The task:
Copy exactly, and only, the lines between the start of the entries below and the line containing "Earth Rated Pet Wipes for Dogs", both inclusive. Omit pictures.

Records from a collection
^^^^
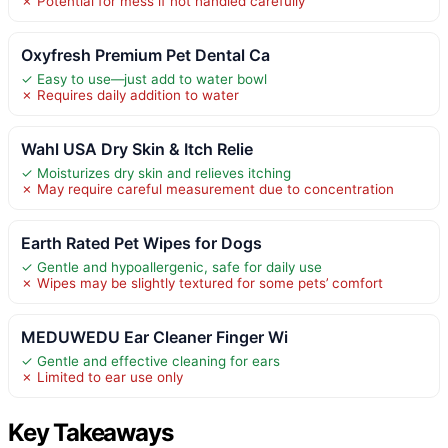
✗ Potential for mess if not handled carefully
Oxyfresh Premium Pet Dental Ca
✓ Easy to use—just add to water bowl
✗ Requires daily addition to water
Wahl USA Dry Skin & Itch Relie
✓ Moisturizes dry skin and relieves itching
✗ May require careful measurement due to concentration
Earth Rated Pet Wipes for Dogs
✓ Gentle and hypoallergenic, safe for daily use
✗ Wipes may be slightly textured for some pets’ comfort
MEDUWEDU Ear Cleaner Finger Wi
✓ Gentle and effective cleaning for ears
✗ Limited to ear use only
Key Takeaways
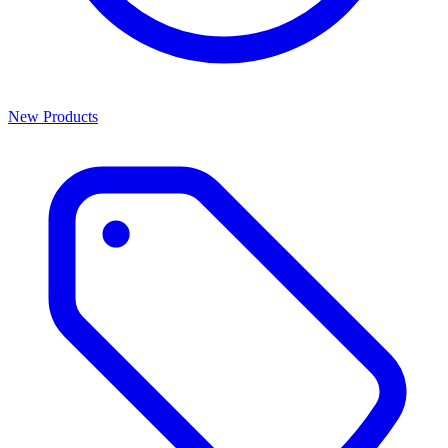
New Products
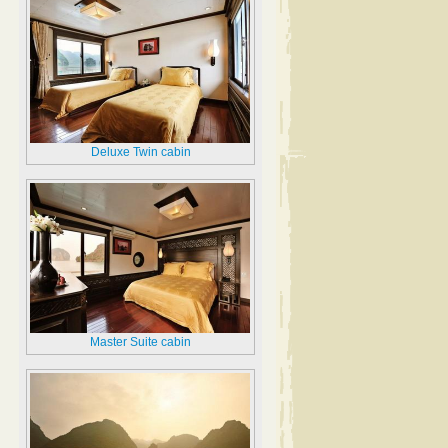
Deluxe Twin cabin
Master Suite cabin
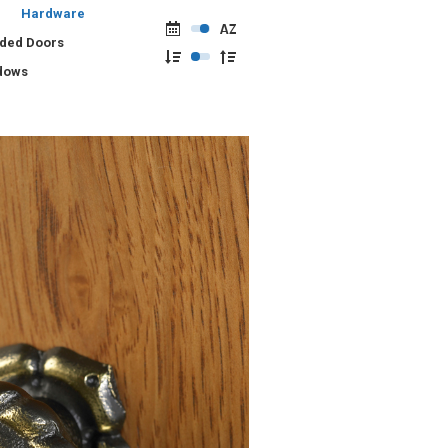
Hardware
lded Doors
dows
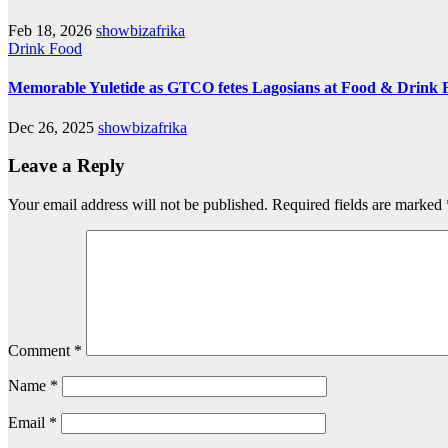
Feb 18, 2026
showbizafrika
Drink
Food
Memorable Yuletide as GTCO fetes Lagosians at Food & Drink F
Dec 26, 2025
showbizafrika
Leave a Reply
Your email address will not be published.
Required fields are marked
Comment
*
Name
*
Email
*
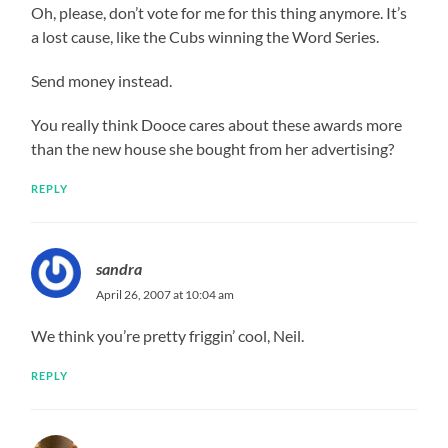
Oh, please, don’t vote for me for this thing anymore. It’s
a lost cause, like the Cubs winning the Word Series.
Send money instead.
You really think Dooce cares about these awards more
than the new house she bought from her advertising?
REPLY
sandra
April 26, 2007 at 10:04 am
We think you’re pretty friggin’ cool, Neil.
REPLY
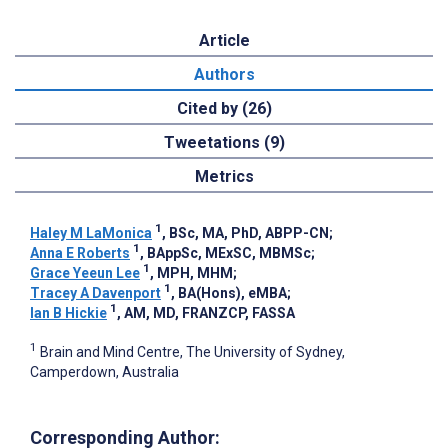
Article
Authors
Cited by (26)
Tweetations (9)
Metrics
1
Haley M LaMonica
, BSc, MA, PhD, ABPP-CN
;
1
Anna E Roberts
, BAppSc, MExSC, MBMSc
;
1
Grace Yeeun Lee
, MPH, MHM
;
1
Tracey A Davenport
, BA(Hons), eMBA
;
1
Ian B Hickie
, AM, MD, FRANZCP, FASSA
1
Brain and Mind Centre, The University of Sydney,
Camperdown, Australia
Corresponding Author:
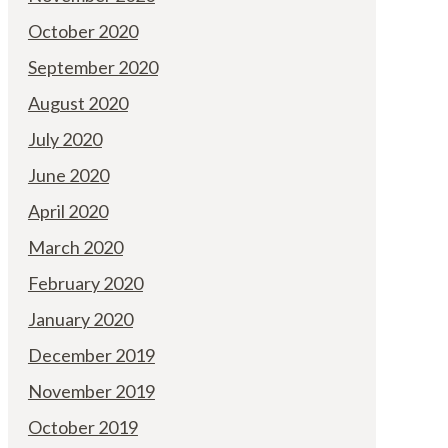
October 2020
September 2020
August 2020
July 2020
June 2020
April 2020
March 2020
February 2020
January 2020
December 2019
November 2019
October 2019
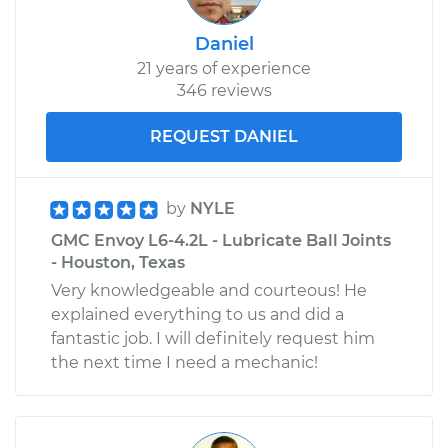
Daniel
21 years of experience
346 reviews
REQUEST DANIEL
by
NYLE
GMC Envoy L6-4.2L - Lubricate Ball Joints
- Houston, Texas
Very knowledgeable and courteous! He
explained everything to us and did a
fantastic job. I will definitely request him
the next time I need a mechanic!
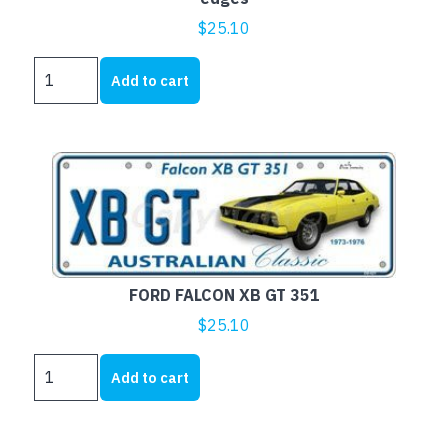
$
25.10
FORD
Add to cart
F750
TIPPER
-
Aussie
Flat
with
embossed
edges
quantity
FORD FALCON XB GT 351
$
25.10
FORD
Add to cart
FALCON
XB
GT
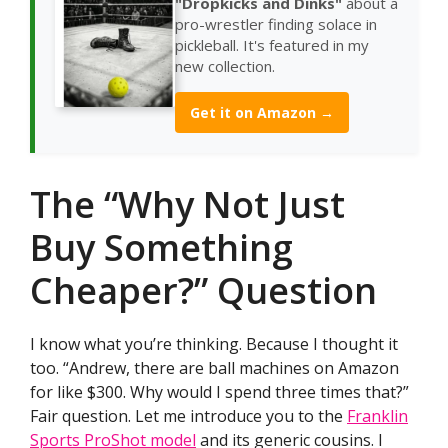
"Dropkicks and Dinks"
about a
pro-wrestler finding solace in
pickleball. It's featured in my
new collection.
Get it on Amazon →
The “Why Not Just
Buy Something
Cheaper?” Question
I know what you’re thinking. Because I thought it
too. “Andrew, there are ball machines on Amazon
for like $300. Why would I spend three times that?”
Fair question. Let me introduce you to the
Franklin
Sports ProShot model
and its generic cousins. I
^^^^
Problem solution:
✗ Potential for mess if not handled carefully
Oxyfresh Premium Pet Dental Ca
✓ Easy to use—just add to water bowl
✗ Requires daily addition to water
Wahl USA Dry Skin & Itch Relie
✓ Moisturizes dry skin and relieves itching
✗ May require careful measurement due to concentration
Earth Rated Pet Wipes for Dogs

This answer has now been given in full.